A Fox 5 News report on the expenses of state legislators has triggered a strong reaction from many major players in Prince George’s County.
According to the report, many legislators cost the state thousands of taxpayer dollars in work-related travel expenses, though many of them live less than 50 miles away from Annapolis.
Over the past two years, several Prince George’s County lawmakers have cost taxpayers over $20,000 each in expenses. Those include Del. Dereck Davis, D-Dist. 25, who ran up bills totaling over $25,000 and five other delegates, Michael Vaughn, D-Dist. 24; Joseline Pena-Melnyk, D-Dist. 21; Tawanna Gaines, D-Dist. 22; Melanie Griffith, D-Dist. 24 and Ben Barnes, D-Dist. 21 with bills totaling over $24,000 each.
In order to combat those numbers, Sen. Allan Kittleman, R-Dist. 9, introduced a bill that would restrict the use of the housing allowance funds. Under Senate Bill 310, no General Assembly member living within 50 miles of the state house would be able to use the state’s housing allowance for reimbursement.
“I think at a time right now when we’re dealing with a budget crisis, we need to set an example that we’re willing to take a hit,” said Kittleman at a hearing for the bill.
James Dula, chairman of the Maryland branch of the Southern Christian Leadership Conference and former chairman of the Prince George‘s County Chamber of Commerce, agrees with Kittleman. He says it’s not outright abuse of taxpayer money, but it’s time that legislators are more sensitive to the economic crisis many county residents are dealing with.

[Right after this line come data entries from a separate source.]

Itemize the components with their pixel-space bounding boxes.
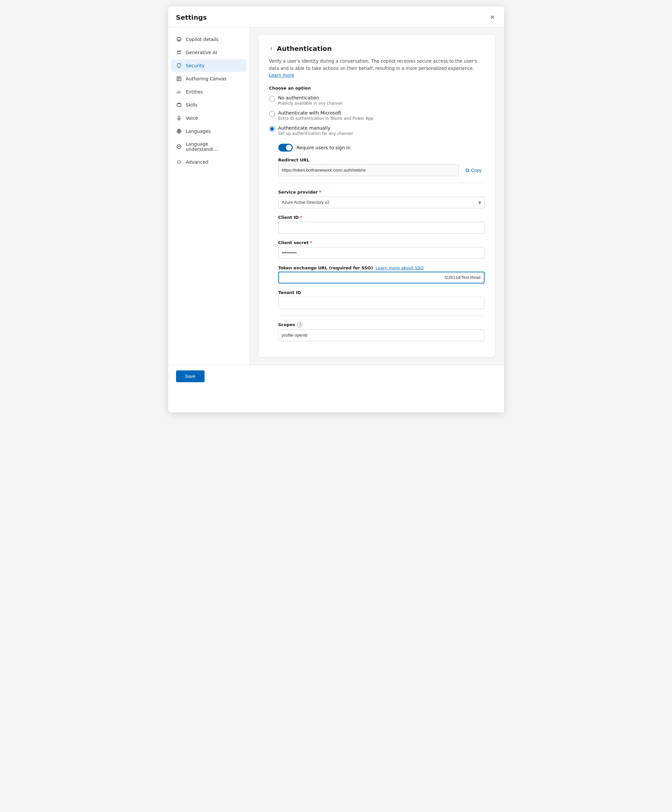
settings-window: Settings ✕ Copilot details Generative AI bbox=[168, 7, 504, 413]
sidebar-item-authoring-canvas[interactable]: Authoring Canvas bbox=[171, 73, 247, 85]
client-secret-required: * bbox=[310, 240, 312, 245]
redirect-url-label: Redirect URL bbox=[278, 157, 485, 162]
languages-icon bbox=[176, 128, 182, 134]
save-button[interactable]: Save bbox=[176, 370, 205, 382]
footer: Save bbox=[168, 365, 504, 387]
manual-auth-radio[interactable] bbox=[269, 126, 275, 132]
service-provider-label: Service provider bbox=[278, 189, 318, 194]
token-exchange-url-input[interactable] bbox=[278, 272, 485, 283]
microsoft-auth-radio[interactable] bbox=[269, 111, 275, 117]
tenant-id-label: Tenant ID bbox=[278, 290, 485, 295]
sidebar-item-label: Language understandi... bbox=[186, 142, 241, 152]
sidebar-item-copilot-details[interactable]: Copilot details bbox=[171, 33, 247, 46]
copilot-icon bbox=[176, 36, 182, 42]
microsoft-auth-sublabel: Entra ID authentication in Teams and Pow… bbox=[278, 116, 373, 121]
sidebar-item-advanced[interactable]: Advanced bbox=[171, 156, 247, 168]
require-signin-toggle[interactable] bbox=[278, 144, 293, 152]
tenant-id-input[interactable] bbox=[278, 297, 485, 309]
manual-auth-label: Authenticate manually bbox=[278, 125, 353, 131]
window-title: Settings bbox=[176, 14, 207, 21]
sidebar-item-label: Entities bbox=[186, 89, 203, 94]
service-provider-select[interactable]: Azure Active Directory v2Azure Active Di… bbox=[278, 196, 485, 208]
sidebar-item-label: Skills bbox=[186, 102, 198, 107]
copy-icon: ⧉ bbox=[466, 167, 469, 173]
scopes-label: Scopes bbox=[278, 322, 295, 327]
toggle-label: Require users to sign in bbox=[297, 145, 351, 150]
content-card: ‹ Authentication Verify a user's identit… bbox=[259, 35, 495, 357]
ai-icon bbox=[176, 49, 182, 55]
toggle-row: Require users to sign in bbox=[278, 144, 485, 152]
client-id-input[interactable] bbox=[278, 222, 485, 234]
sidebar-item-label: Languages bbox=[186, 129, 211, 134]
service-provider-field: Service provider * Azure Active Director… bbox=[278, 189, 485, 208]
sidebar-item-label: Copilot details bbox=[186, 37, 219, 42]
redirect-url-field: Redirect URL ⧉ Copy bbox=[278, 157, 485, 176]
client-secret-input[interactable] bbox=[278, 247, 485, 259]
back-button[interactable]: ‹ bbox=[269, 44, 274, 53]
language-understanding-icon bbox=[176, 144, 182, 150]
svg-point-0 bbox=[177, 38, 181, 41]
sidebar-item-label: Advanced bbox=[186, 159, 209, 165]
page-title: Authentication bbox=[277, 44, 332, 53]
skills-icon bbox=[176, 102, 182, 108]
sidebar-item-language-understanding[interactable]: Language understandi... bbox=[171, 138, 247, 155]
no-auth-option: No authentication Publicly available in … bbox=[269, 95, 485, 106]
no-auth-sublabel: Publicly available in any channel bbox=[278, 101, 342, 106]
scopes-info-icon: i bbox=[297, 322, 302, 328]
entities-icon: ab bbox=[176, 89, 182, 95]
sidebar-item-skills[interactable]: Skills bbox=[171, 99, 247, 111]
sidebar-item-entities[interactable]: ab Entities bbox=[171, 85, 247, 98]
divider-2 bbox=[278, 315, 485, 316]
sidebar-item-label: Generative AI bbox=[186, 50, 217, 55]
token-exchange-url-field: Token exchange URL (required for SSO) Le… bbox=[278, 265, 485, 283]
sidebar: Copilot details Generative AI Security A… bbox=[168, 27, 250, 365]
manual-auth-sublabel: Set up authentication for any channel bbox=[278, 131, 353, 136]
scopes-input[interactable] bbox=[278, 329, 485, 341]
main-content: ‹ Authentication Verify a user's identit… bbox=[250, 27, 504, 365]
microsoft-auth-option: Authenticate with Microsoft Entra ID aut… bbox=[269, 110, 485, 121]
client-id-label: Client ID bbox=[278, 215, 299, 220]
token-exchange-url-label: Token exchange URL (required for SSO) bbox=[278, 265, 373, 270]
tenant-id-field: Tenant ID bbox=[278, 290, 485, 309]
title-bar: Settings ✕ bbox=[168, 7, 504, 27]
svg-text:ab: ab bbox=[177, 90, 180, 94]
sidebar-item-security[interactable]: Security bbox=[171, 60, 247, 72]
security-icon bbox=[176, 63, 182, 68]
client-id-field: Client ID * bbox=[278, 215, 485, 234]
close-button[interactable]: ✕ bbox=[489, 12, 496, 22]
copy-button[interactable]: ⧉ Copy bbox=[463, 165, 485, 175]
manual-auth-option: Authenticate manually Set up authenticat… bbox=[269, 125, 485, 136]
auth-option-group: No authentication Publicly available in … bbox=[269, 95, 485, 136]
sidebar-item-languages[interactable]: Languages bbox=[171, 125, 247, 138]
advanced-icon bbox=[176, 159, 182, 165]
canvas-icon bbox=[176, 76, 182, 82]
layout: Copilot details Generative AI Security A… bbox=[168, 27, 504, 365]
microsoft-auth-label: Authenticate with Microsoft bbox=[278, 110, 373, 116]
client-secret-label: Client secret bbox=[278, 240, 309, 245]
choose-option-label: Choose an option bbox=[269, 85, 485, 90]
sso-learn-more-link[interactable]: Learn more about SSO bbox=[376, 265, 424, 270]
redirect-url-row: ⧉ Copy bbox=[278, 164, 485, 176]
redirect-url-input[interactable] bbox=[278, 164, 459, 176]
page-header: ‹ Authentication bbox=[269, 44, 485, 53]
no-auth-radio[interactable] bbox=[269, 96, 275, 102]
sidebar-item-generative-ai[interactable]: Generative AI bbox=[171, 46, 247, 59]
sidebar-item-label: Security bbox=[186, 63, 205, 68]
sidebar-item-voice[interactable]: Voice bbox=[171, 112, 247, 125]
toggle-knob bbox=[286, 145, 292, 150]
sidebar-item-label: Voice bbox=[186, 116, 198, 121]
svg-point-4 bbox=[178, 116, 180, 119]
manual-auth-extra: Require users to sign in Redirect URL ⧉ … bbox=[278, 144, 485, 341]
service-provider-required: * bbox=[319, 189, 321, 194]
sidebar-item-label: Authoring Canvas bbox=[186, 76, 227, 81]
no-auth-label: No authentication bbox=[278, 95, 342, 101]
client-secret-field: Client secret * bbox=[278, 240, 485, 259]
learn-more-link[interactable]: Learn more bbox=[269, 73, 294, 78]
client-id-required: * bbox=[300, 215, 302, 220]
copy-label: Copy bbox=[471, 168, 482, 173]
voice-icon bbox=[176, 115, 182, 121]
page-description: Verify a user's identity during a conver… bbox=[269, 58, 485, 79]
scopes-field: Scopes i bbox=[278, 322, 485, 341]
svg-rect-3 bbox=[177, 104, 181, 106]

“Common sense has to play a role somewhere,” Dula said. “I don’t think they’re abusing it, but I think they’re taking advantage of it during a time when the economic crisis is affecting so many people.
“We have to figure out a way to spend less money more wisely, than to continue to operate business as usual,” he continued.
Some legislators say the funds are necessary, though. Sen. Joanne C. Benson, D-Dist. 25, said legislators often work late nights and it is unfair to ask them to drive home late only to return early the next morning.
“For 90 days we’re asked to come here and conduct the business of the state,” she said. “We get here sometimes before eight o’clock and there are days that some of us in this room, who are legislators, don’t leave our offices until 11 and 12 o’clock at night.
“I do worry just a tad bit that people will be misled that we just come down here and stay in a hotel just to be staying. For me, it’s important that I do get the rest that I need in order to tackle the issues that come before us during the course of the day.”
Dula doesn’t have much sympathy for Benson as he says meaning working class folks do the same thing every day.
“You’re not that far away for us to have to spend $9,100 instead of driving 20-30 miles,” he said. “We have people who get up every day to go into seven and eight o’clock meetings that live 20 or 30 miles away.”